BEGIN DATA

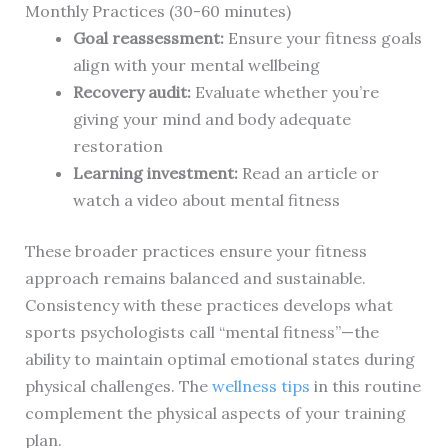
Monthly Practices (30-60 minutes)
Goal reassessment:
Ensure your fitness goals
align with your mental wellbeing
Recovery audit:
Evaluate whether you’re
giving your mind and body adequate
restoration
Learning investment:
Read an article or
watch a video about mental fitness
These broader practices ensure your fitness
approach remains balanced and sustainable.
Consistency with these practices develops what
sports psychologists call “mental fitness”—the
ability to maintain optimal emotional states during
physical challenges. The
wellness tips
in this routine
complement the physical aspects of your training
plan.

END DATA

## WHAT THE EXERCISE ASKS
Transcribe every entry above exactly. Omit all pictures.

## ANSWER TO THIS EXERCISE
Monthly Practices (30-60 minutes)
Goal reassessment:
Ensure your fitness goals
align with your mental wellbeing
Recovery audit:
Evaluate whether you’re
giving your mind and body adequate
restoration
Learning investment:
Read an article or
watch a video about mental fitness
These broader practices ensure your fitness
approach remains balanced and sustainable.
Consistency with these practices develops what
sports psychologists call “mental fitness”—the
ability to maintain optimal emotional states during
physical challenges. The
wellness tips
in this routine
complement the physical aspects of your training
plan.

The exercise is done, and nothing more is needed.